HUNTSVILLE, Ala. – The Army’s SkyFoundry initiative to manufacture thousands of its own cheap drones on a monthly basis has recently “evolved,” with an official telling Defense Daily the program is “100 percent a commercial partnership.”
“We’re still innovating and testing and trying new things, but SkyFoundry is still progressing. The Drone Dominance effort is still there. The way that the Army is adapting its approach to it has evolved a little bit over the last couple months,” Rich Martin, Army Material Command’s (AMC) director of supply chain management, said in an interview at the Association of the U.S. Army’s Global Force Symposium here.
“The idea that the Army would be singularly producing the breadth and depth of the drones that our nation needs was probably a bad narrative. We have been from the beginning, 100 percent committed to being partnered with commercial partners. The Army can’t make [drones at] that level though. Hell, today, our country can’t make [drones at] that level, if I’m really being honest. But it is 100 percent a commercial partnership,” Martin added.
The Army first detailed the SkyFoundry initiative last October stating a goal to reach capacity to build 10,000 cheap drones within a year of receiving funding, with the aim to use the low-cost systems to help train soldiers in drone warfare (Defense Daily, Oct. 17 2025).
Col. James Crocker, the military deputy for AMC’s Supply Chain Management Directorate, told reporters at the time the service would need to acquire the appropriate machinery and train the workforce of the Army’s organic industrial base in order to achieve that manufacturing capacity.
To enable SkyFoundry, the Joint Manufacturing & Technology Training Center (JMTC) at the Army’s Rock Island Arsenal in Illinois would manufacture drone frames, Tobyhanna Army Depot in Pennsylvania would focus on electronics and propulsion, to include manufacturing brushless motors, Red River Army Depot in Texas would manufacture injection molded propellers and Blue Grass Army Depot in Kentucky would serve as a drone innovation hub to prototype designs based on soldier feedback, according to Crocker.
On the brushless motors, Martin said the Army is “on the verge of being able to produce those at scale, which is another source of supply to meet the national requirement.”
Martin noted that industry’s built-in scale for production drones could assist in the SkyFoundry initiative, while he did not comment specifically on how commercial partners will now be factored into the new approach or how the program’s objectives have potentially be restructured.

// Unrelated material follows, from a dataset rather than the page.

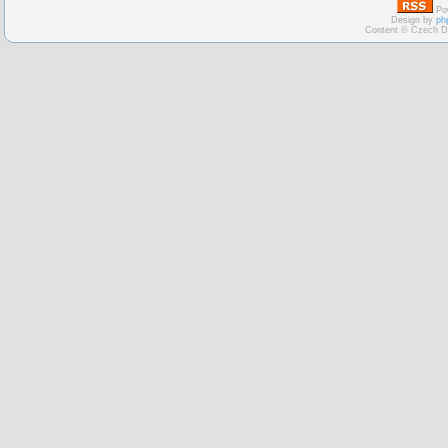
Po
Design by
ph
Content © Czech D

“There are companies out there, whether it’s a small [business], whether it’s a large [business], that are innovating in a space and at a pace that we can’t necessarily do. But when they innovate, and they try to do that at scale, now they’ve got to have a way to produce it. We have production capacity, so thus we have a natural partnership that I think is advantageous to everybody,” Martin said.

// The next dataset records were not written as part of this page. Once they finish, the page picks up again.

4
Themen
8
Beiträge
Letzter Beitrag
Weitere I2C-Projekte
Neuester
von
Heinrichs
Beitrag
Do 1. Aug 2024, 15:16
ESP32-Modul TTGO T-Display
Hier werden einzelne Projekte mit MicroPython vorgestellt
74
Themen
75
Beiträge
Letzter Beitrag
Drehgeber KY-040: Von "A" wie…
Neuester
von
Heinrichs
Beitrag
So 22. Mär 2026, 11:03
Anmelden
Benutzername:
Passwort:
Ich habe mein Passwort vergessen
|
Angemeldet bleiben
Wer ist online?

Martin also said a new Commercial Solutions Opening to bolster organic industrial base (OIB) modernization efforts, which resulted in a recent award to Hadrian Automation to establish an advanced manufacturing facility at Red River Depot, is “somewhat tied” into SkyFoundry (Defense Daily, March 18).
The Army earlier this month also announced the new Strategic Capital Initiative to bring in private capital to fund efforts ranging from technology modernization to bolstering OIB efforts, adding with the service looking to use the initiative to make progress on its $150 billion backlog of infrastructure projects (Defense Daily, March 5).
“If you’re going to make that [product], make it here, invest here, keep this thing viable and use your capital wisely here. And as we meet the requirements and the demands we need, then you still have that extra capacity. And it’s a win for both ends,” Martin said.